◆ WORK ORDER: In the records below, begin at the line that has "Intermittent Wipers, AM/FM, CD" and stop after the line that has "Assist, Front anti-roll"; quote those lines verbatim and nothing more.

Start of INPUT DATA

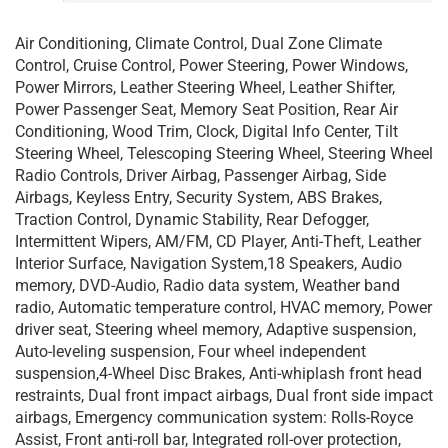
Air Conditioning, Climate Control, Dual Zone Climate
Control, Cruise Control, Power Steering, Power Windows,
Power Mirrors, Leather Steering Wheel, Leather Shifter,
Power Passenger Seat, Memory Seat Position, Rear Air
Conditioning, Wood Trim, Clock, Digital Info Center, Tilt
Steering Wheel, Telescoping Steering Wheel, Steering Wheel
Radio Controls, Driver Airbag, Passenger Airbag, Side
Airbags, Keyless Entry, Security System, ABS Brakes,
Traction Control, Dynamic Stability, Rear Defogger,
Intermittent Wipers, AM/FM, CD Player, Anti-Theft, Leather
Interior Surface, Navigation System,18 Speakers, Audio
memory, DVD-Audio, Radio data system, Weather band
radio, Automatic temperature control, HVAC memory, Power
driver seat, Steering wheel memory, Adaptive suspension,
Auto-leveling suspension, Four wheel independent
suspension,4-Wheel Disc Brakes, Anti-whiplash front head
restraints, Dual front impact airbags, Dual front side impact
airbags, Emergency communication system: Rolls-Royce
Assist, Front anti-roll bar, Integrated roll-over protection,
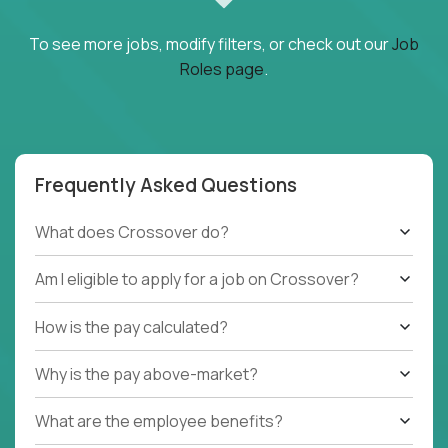
To see more jobs, modify filters, or check out our
Job
Roles page
.
Frequently Asked Questions
What does Crossover do?
Am I eligible to apply for a job on Crossover?
How is the pay calculated?
Why is the pay above-market?
What are the employee benefits?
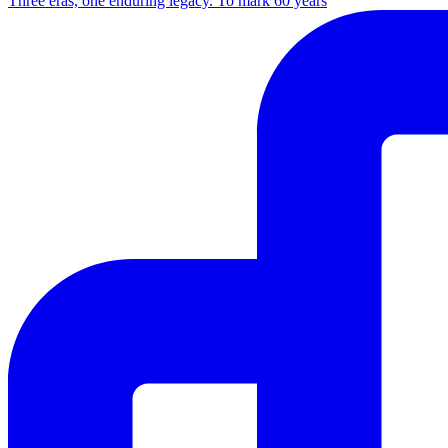
Three eras, one enduring legacy. To mark 60 years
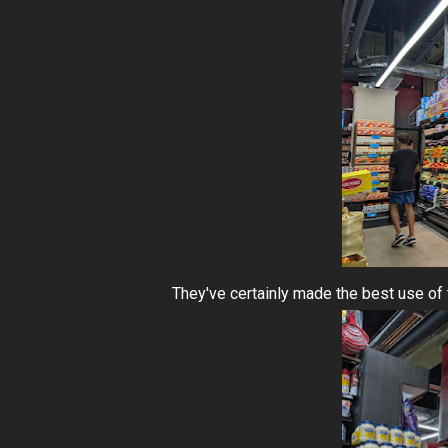
They've certainly made the best use of 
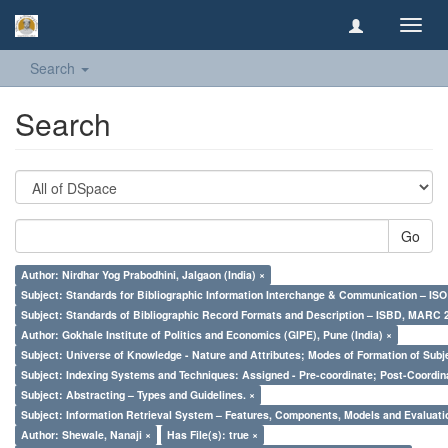
Toggl
navig
Search
Search
Go
Author: Nirdhar Yog Prabodhini, Jalgaon (India) ×
Subject: Standards for Bibliographic Information Interchange & Communication – ISO 
Subject: Standards of Bibliographic Record Formats and Description – ISBD, MARC 
Author: Gokhale Institute of Politics and Economics (GIPE), Pune (India) ×
Subject: Universe of Knowledge - Nature and Attributes; Modes of Formation of Subj
Subject: Indexing Systems and Techniques: Assigned - Pre-coordinate; Post-Coordina
Subject: Abstracting – Types and Guidelines. ×
Subject: Information Retrieval System – Features, Components, Models and Evaluati
Author: Shewale, Nanaji ×
Has File(s): true ×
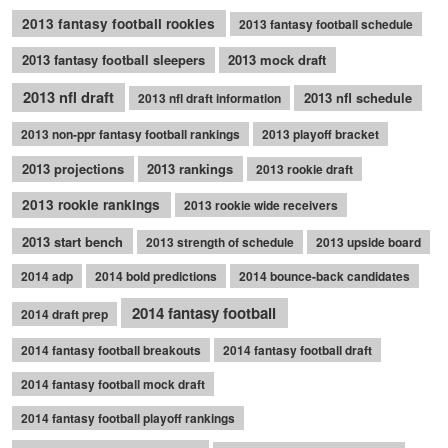
2013 fantasy football rookies
2013 fantasy football schedule
2013 fantasy football sleepers
2013 mock draft
2013 nfl draft
2013 nfl schedule
2013 nfl draft information
2013 non-ppr fantasy football rankings
2013 playoff bracket
2013 projections
2013 rankings
2013 rookie draft
2013 rookie rankings
2013 rookie wide receivers
2013 start bench
2013 strength of schedule
2013 upside board
2014 adp
2014 bold predictions
2014 bounce-back candidates
2014 fantasy football
2014 draft prep
2014 fantasy football breakouts
2014 fantasy football draft
2014 fantasy football mock draft
2014 fantasy football playoff rankings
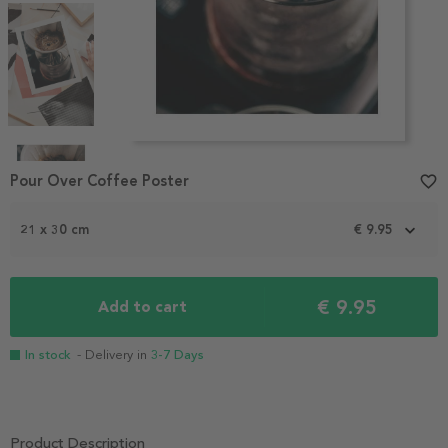
Item
1
Pour Over Coffee Poster
favorite_border
of
4
21 x 30 cm
€ 9.95
€ 9.95
Add to cart
In stock
- Delivery in
3-7 Days
Product Description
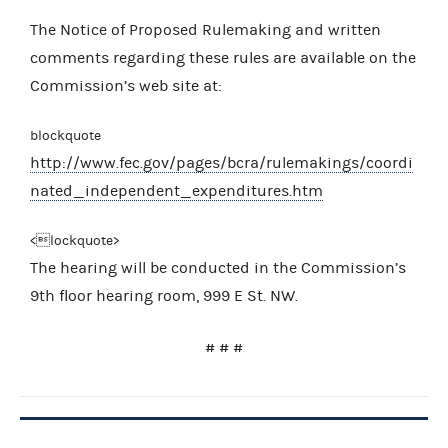
The Notice of Proposed Rulemaking and written
comments regarding these rules are available on the
Commission’s web site at:
blockquote
http://www.fec.gov/pages/bcra/rulemakings/coordi
nated_independent_expenditures.htm
<lockquote>
The hearing will be conducted in the Commission’s
9th floor hearing room, 999 E St. NW.
# # #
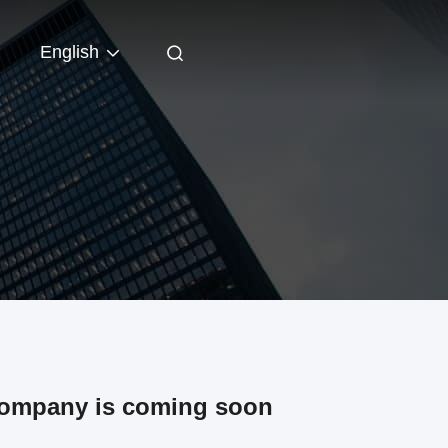
English
company is coming soon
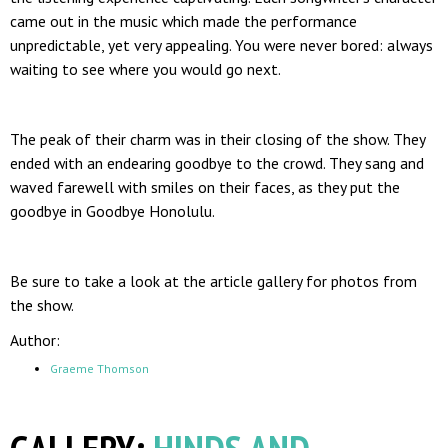
came out in the music which made the performance
unpredictable, yet very appealing. You were never bored: always
waiting to see where you would go next.
The peak of their charm was in their closing of the show. They
ended with an endearing goodbye to the crowd. They sang and
waved farewell with smiles on their faces, as they put the
goodbye in Goodbye Honolulu.
Be sure to take a look at the article gallery for photos from
the show.
Author:
Graeme Thomson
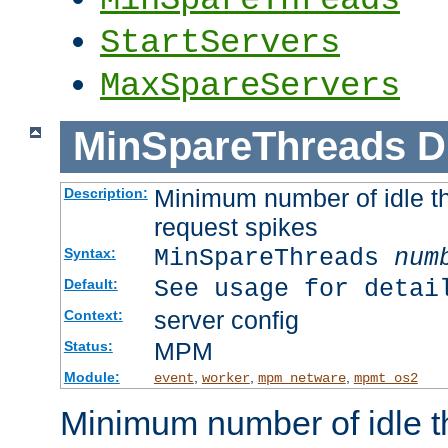
StartServers
MaxSpareServers
MinSpareThreads
D
Minimum number of idle th
Description:
request spikes
MinSpareThreads
num
Syntax:
See usage for detai
Default:
server config
Context:
MPM
Status:
Module:
,
,
,
event
worker
mpm_netware
mpmt_os2
Minimum number of idle t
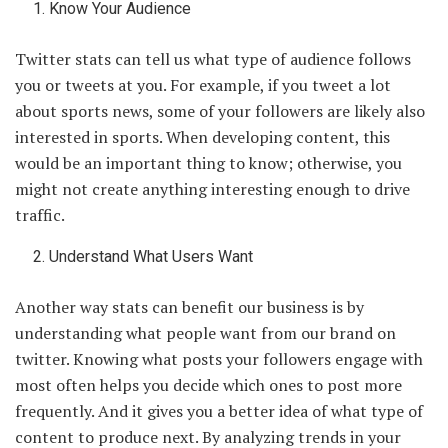
Know Your Audience
Twitter stats can tell us what type of audience follows
you or tweets at you. For example, if you tweet a lot
about sports news, some of your followers are likely also
interested in sports. When developing content, this
would be an important thing to know; otherwise, you
might not create anything interesting enough to drive
traffic.
Understand What Users Want
Another way stats can benefit our business is by
understanding what people want from our brand on
twitter. Knowing what posts your followers engage with
most often helps you decide which ones to post more
frequently. And it gives you a better idea of what type of
content to produce next. By analyzing trends in your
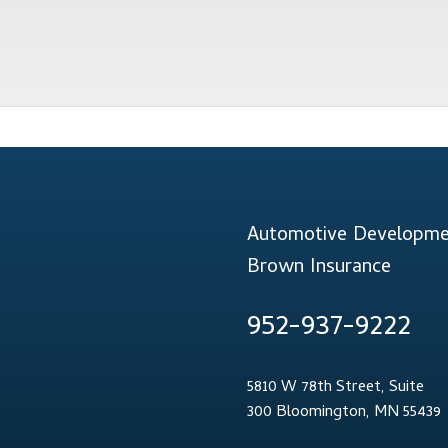
Automotive Developmen
Brown Insurance
952-937-9222
5810 W 78th Street, Suite
300 Bloomington, MN 55439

End of INPUT DATA

◆ TASK RESULT:
Intermittent Wipers, AM/FM, CD Player, Anti-Theft, Leather
Interior Surface, Navigation System,18 Speakers, Audio
memory, DVD-Audio, Radio data system, Weather band
radio, Automatic temperature control, HVAC memory, Power
driver seat, Steering wheel memory, Adaptive suspension,
Auto-leveling suspension, Four wheel independent
suspension,4-Wheel Disc Brakes, Anti-whiplash front head
restraints, Dual front impact airbags, Dual front side impact
airbags, Emergency communication system: Rolls-Royce
Assist, Front anti-roll bar, Integrated roll-over protection,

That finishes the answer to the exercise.